Lots to discuss from this Bloomberg piece:
[Chuck] Hagel has policy differences with both candidates, and said his disagreement with Obama “probably is not as big” as his differences with McCain over Iraq.
Should McCain become the next president, a Democratic Congress and popular sentiment against the war will likely force him to back away from his current support of the Bush administration war strategy, Hagel said.
“We know where the American people are on Iraq,” Hagel said. “And if McCain is elected, I believe he is going to have to adjust to that reality and find a way out of Iraq.”
Hagel said he would like to see the candidates meet in a series of debates across the country, a proposal first made by McCain. Obama’s campaign has said they would consider the proposal although it hasn’t yet agreed to a schedule.
Given the U.S. role in the world, the election is being closely viewed around the globe, Hagel said. “Leaders and people all over the world are wondering and they’re questioning, and they’re calibrating, and they’re adjusting their own thoughts and policies based on what they hear,” Hagel said.
Hagel said his disagreement with the Bush administration and his view that the Republican Party “has veered and shifted, and come loose of its moorings” don’t mean he has given up on the party.

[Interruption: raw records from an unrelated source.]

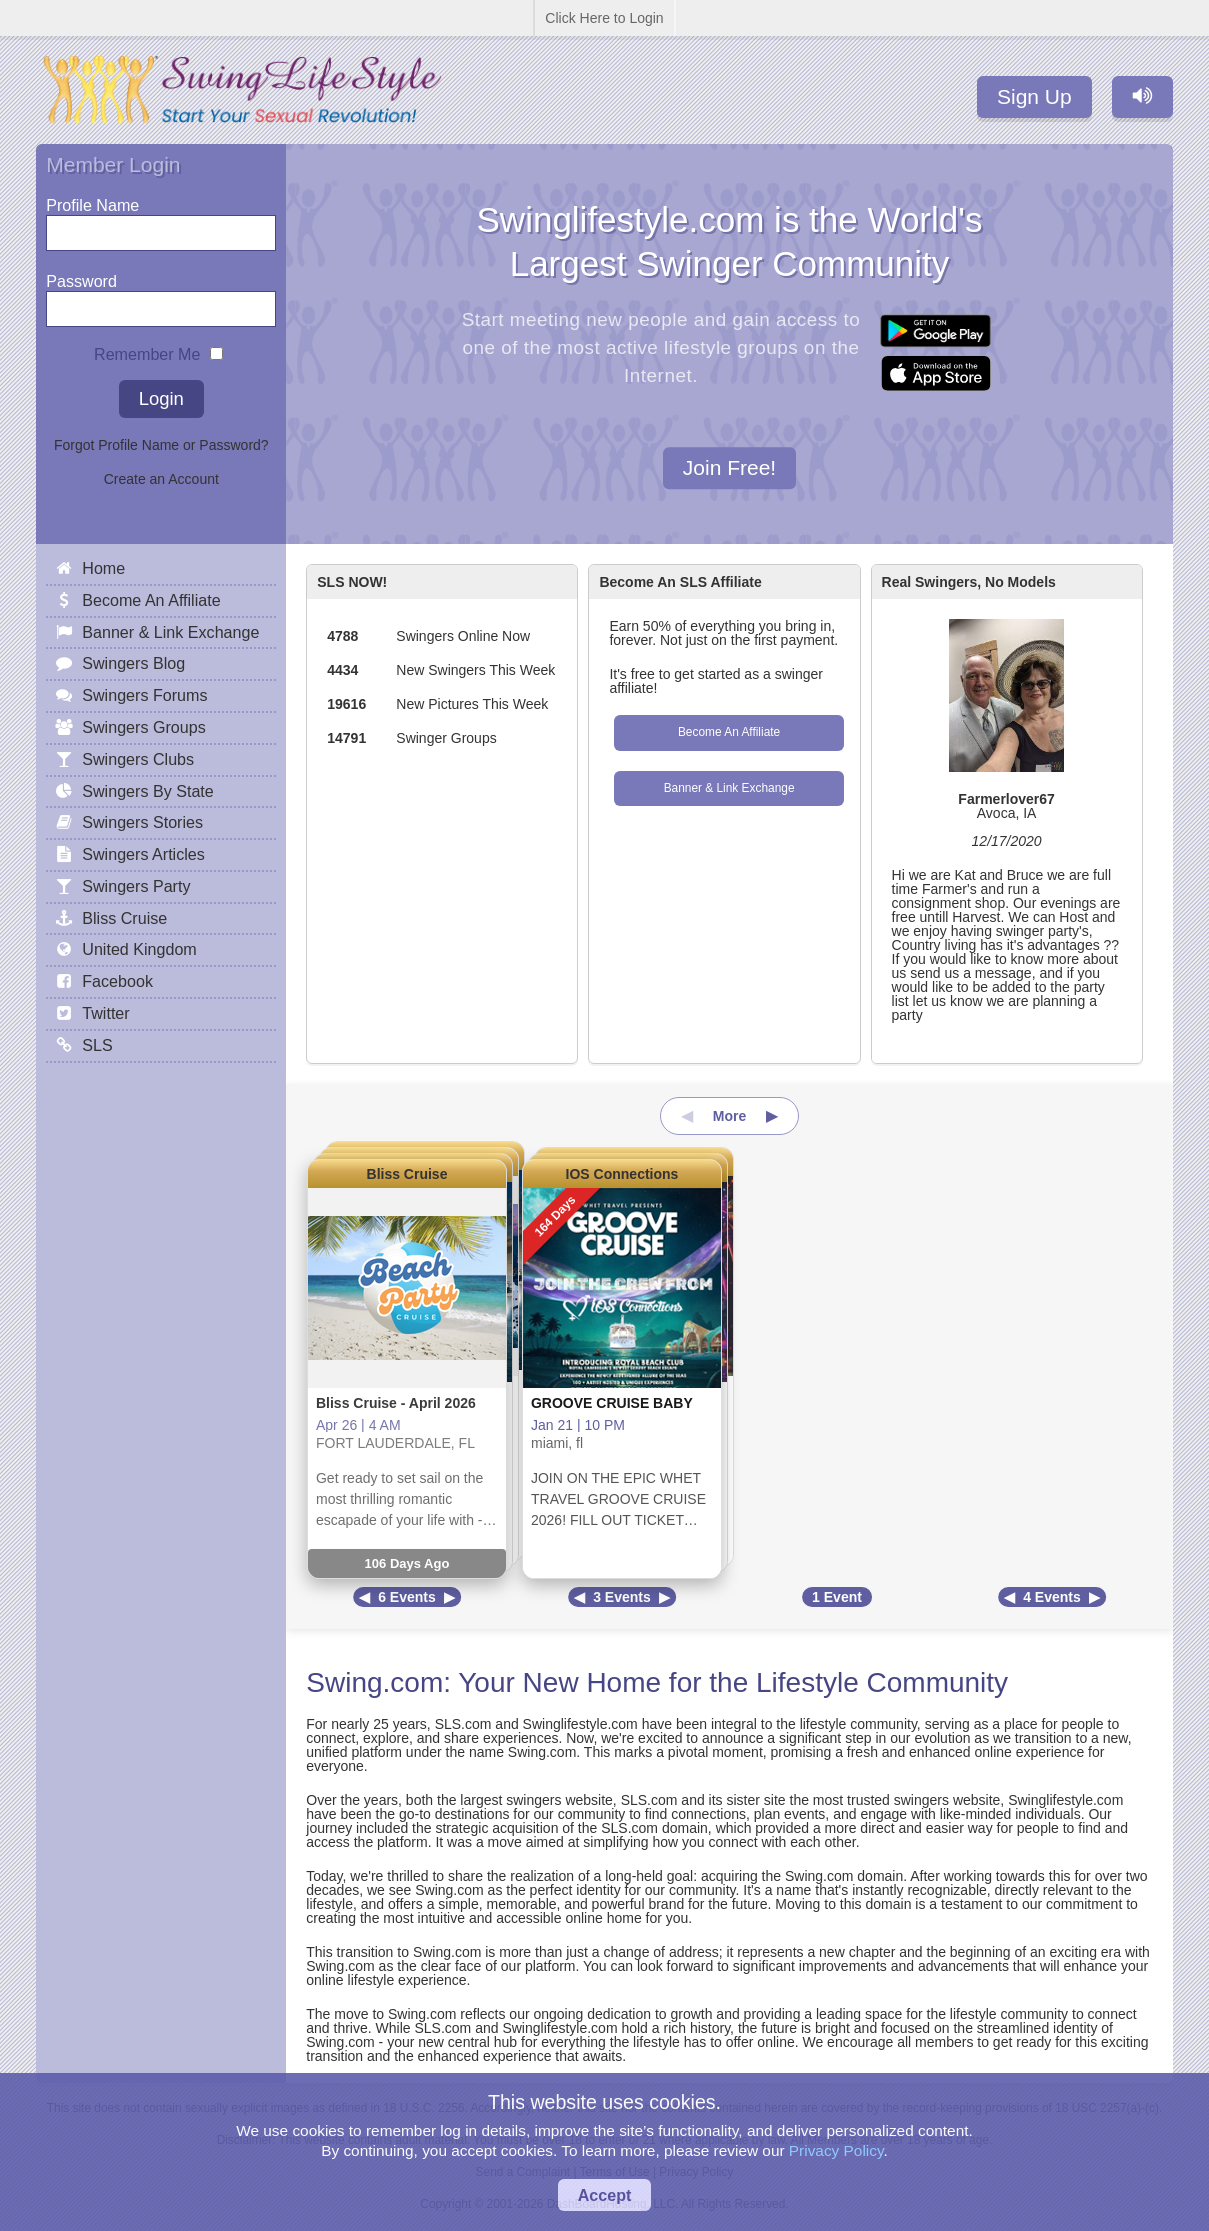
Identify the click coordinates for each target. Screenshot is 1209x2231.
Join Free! (729, 468)
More (729, 1116)
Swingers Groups (143, 727)
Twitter (105, 1013)
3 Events (622, 1597)
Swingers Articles (143, 854)
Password (81, 276)
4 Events (1052, 1597)
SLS (97, 1045)
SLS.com (463, 1724)
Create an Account (161, 479)
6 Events (407, 1597)
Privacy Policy (836, 2150)
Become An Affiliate (729, 732)
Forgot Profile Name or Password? (161, 445)
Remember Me (147, 349)
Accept (605, 2195)
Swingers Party (136, 886)
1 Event (837, 1597)
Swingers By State (148, 791)
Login (161, 398)
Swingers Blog (133, 663)
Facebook (117, 981)
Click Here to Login (604, 18)
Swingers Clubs (138, 759)
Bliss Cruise (407, 1174)
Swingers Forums (144, 695)
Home (103, 568)
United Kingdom (139, 949)
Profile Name (92, 200)
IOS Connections (622, 1174)
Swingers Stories (142, 822)
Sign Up (1034, 96)
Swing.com (374, 1682)
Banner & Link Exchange (729, 788)
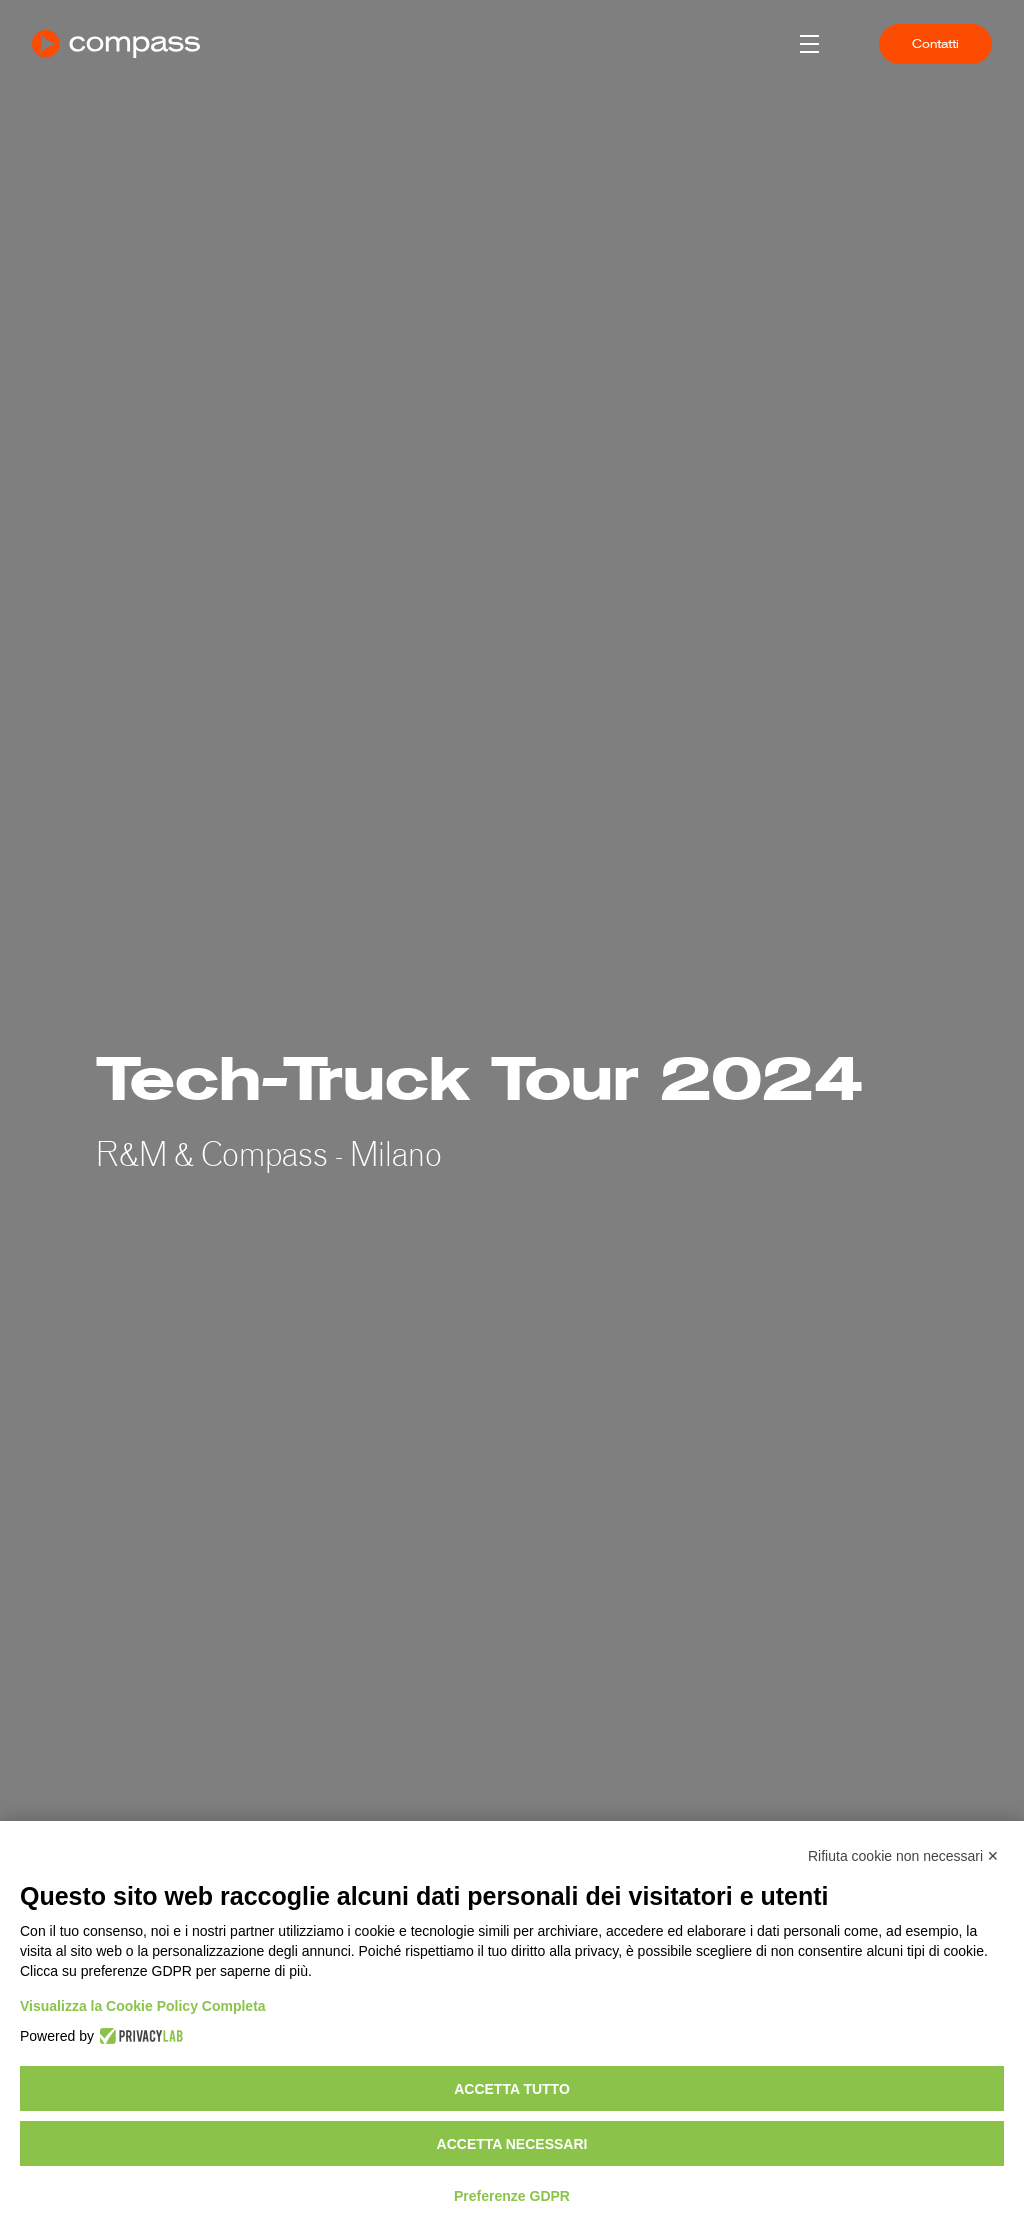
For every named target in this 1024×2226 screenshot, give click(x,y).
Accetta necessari (512, 2144)
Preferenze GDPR (512, 2196)
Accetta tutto (512, 2089)
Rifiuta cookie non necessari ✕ (903, 1856)
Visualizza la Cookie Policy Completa (143, 2006)
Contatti (935, 44)
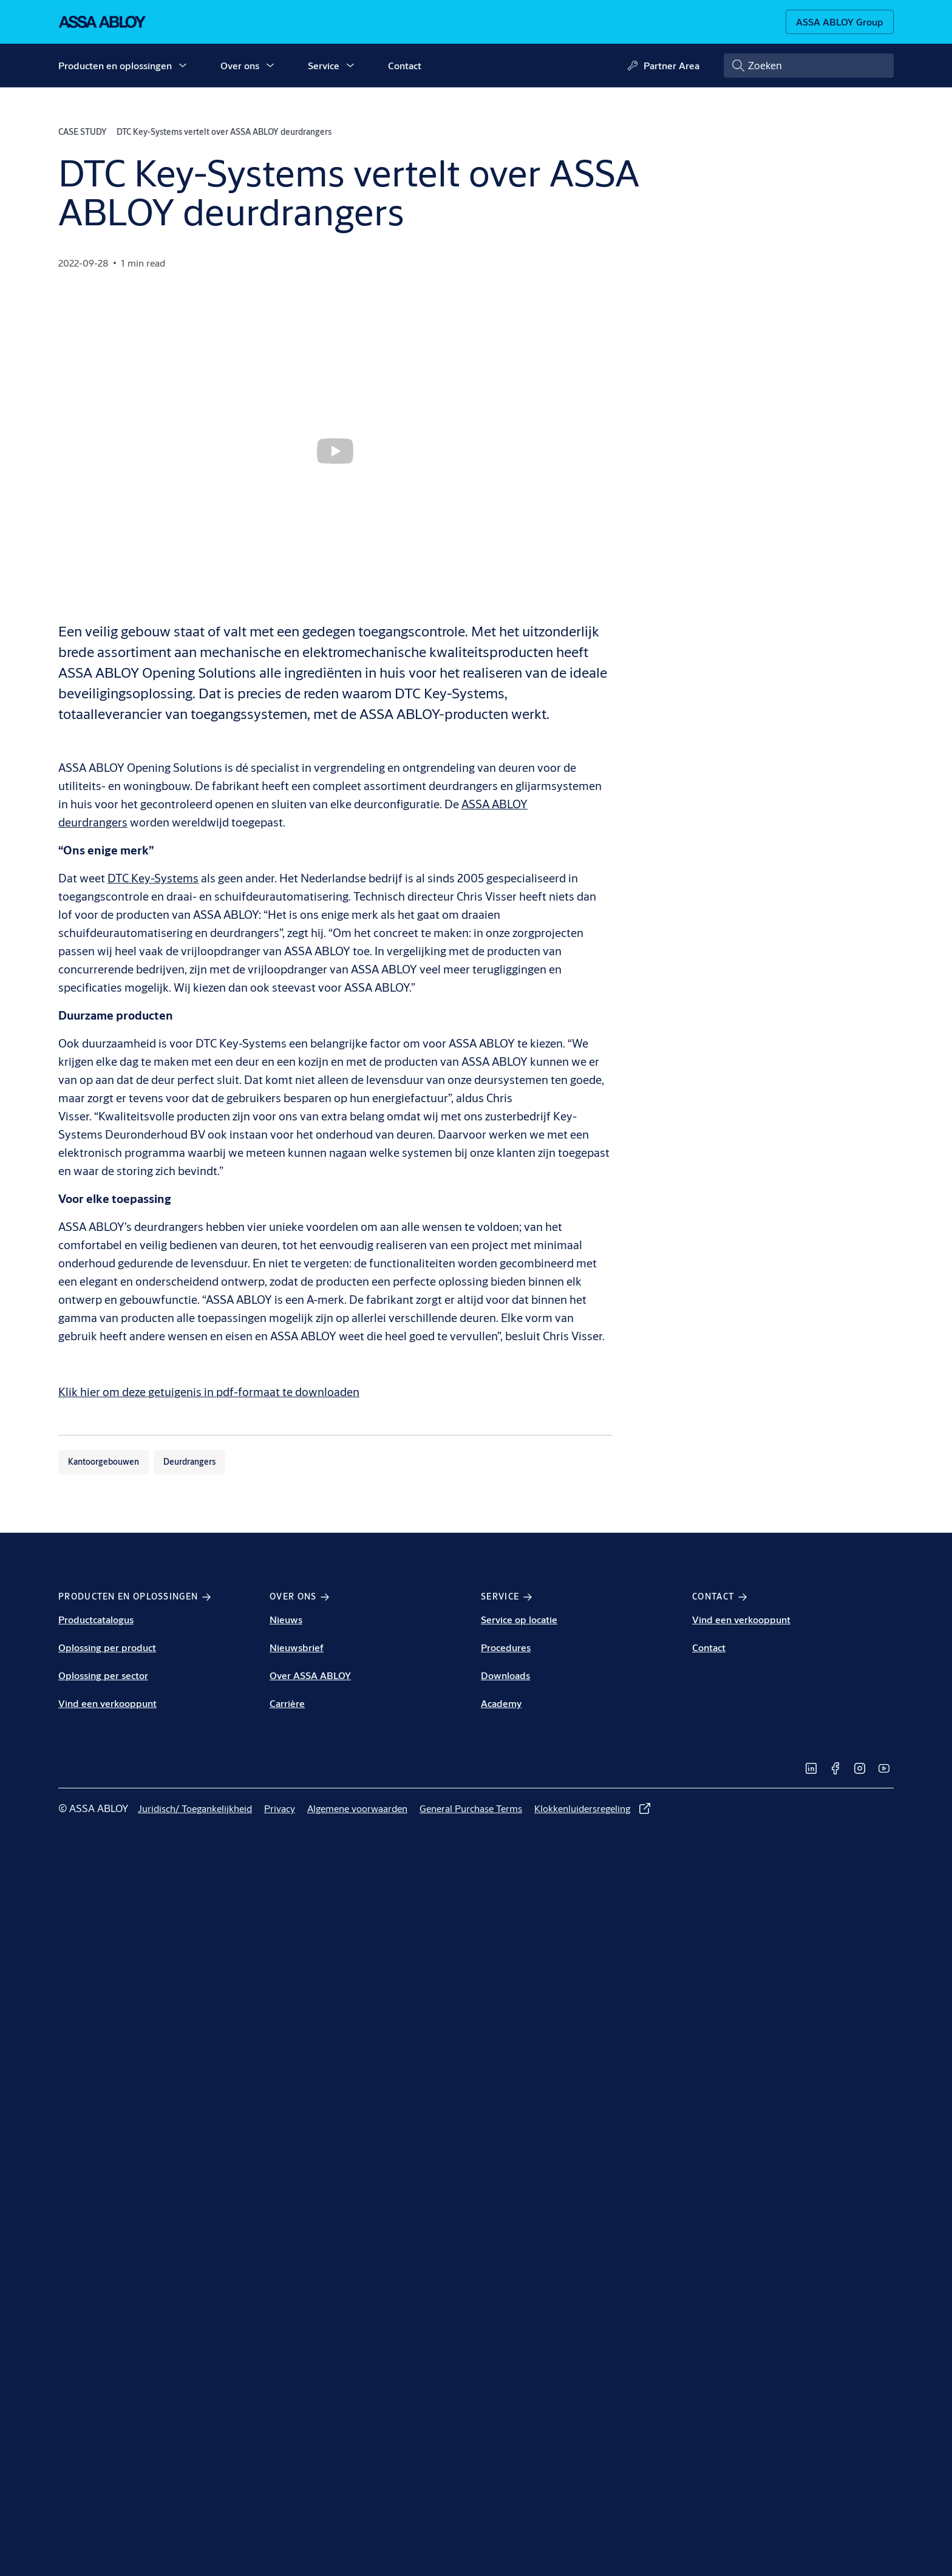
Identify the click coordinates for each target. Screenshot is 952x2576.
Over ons (239, 65)
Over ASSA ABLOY (310, 1675)
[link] (811, 1768)
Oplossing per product (107, 1647)
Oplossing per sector (103, 1675)
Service (323, 65)
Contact (404, 65)
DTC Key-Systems (153, 877)
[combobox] (809, 65)
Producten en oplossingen (115, 65)
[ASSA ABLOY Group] (840, 22)
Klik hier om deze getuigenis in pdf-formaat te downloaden (208, 1391)
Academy (501, 1703)
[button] (183, 66)
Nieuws (286, 1619)
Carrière (287, 1703)
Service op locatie (519, 1619)
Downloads (505, 1675)
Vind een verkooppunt (107, 1703)
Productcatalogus (96, 1619)
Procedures (506, 1647)
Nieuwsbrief (297, 1647)
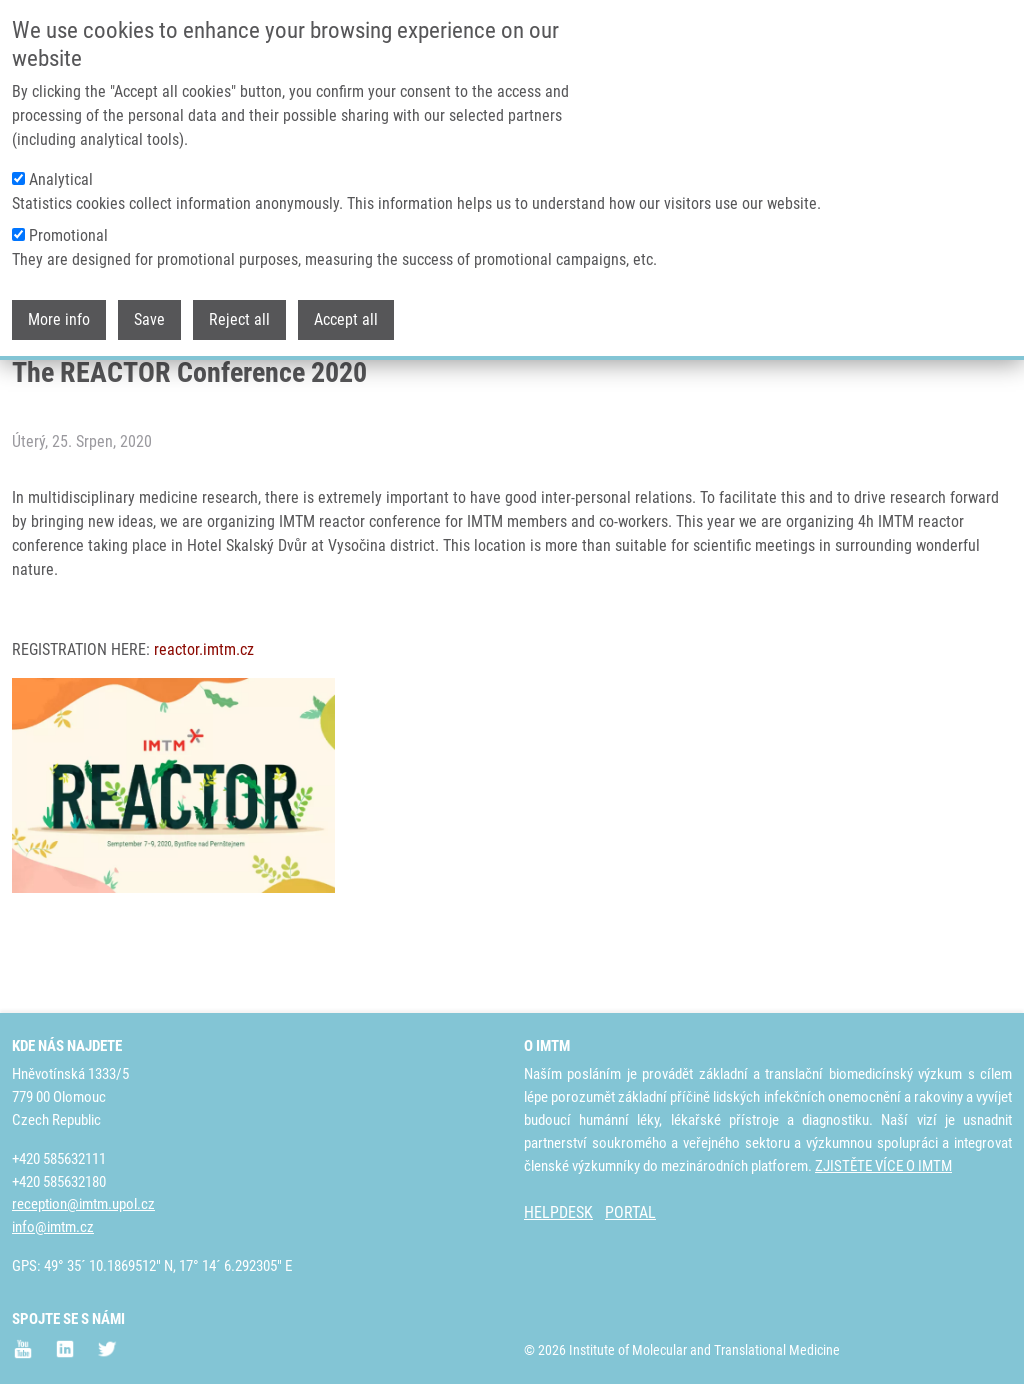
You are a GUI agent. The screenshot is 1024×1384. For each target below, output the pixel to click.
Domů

The “Republican Party is bigger than George Bush or Dick Cheney,” Hagel said. “I’m an Eisenhower Republican and the party today is not an Eisenhower Republican Party. Will it come back? I don’t know.”
Hagel also said that he is not endorsing McCain and that he would consider serving in Obama’s cabinet. It’s interesting to see Hagel, who is very conservative on domestic and economic issues, call himself an Eisenhower Republican. I have never thought of him that way. To me, Eisenhower Republicans are extinct in the Senate, outside of Olympia Snowe of Maine. Voinovich might qualify on a good day. But Jeffords and Cohen and Chafee are gone.
Hagel’s predictions about a McCain presidency’s Iraq policy is also interesting and worthy of discussion.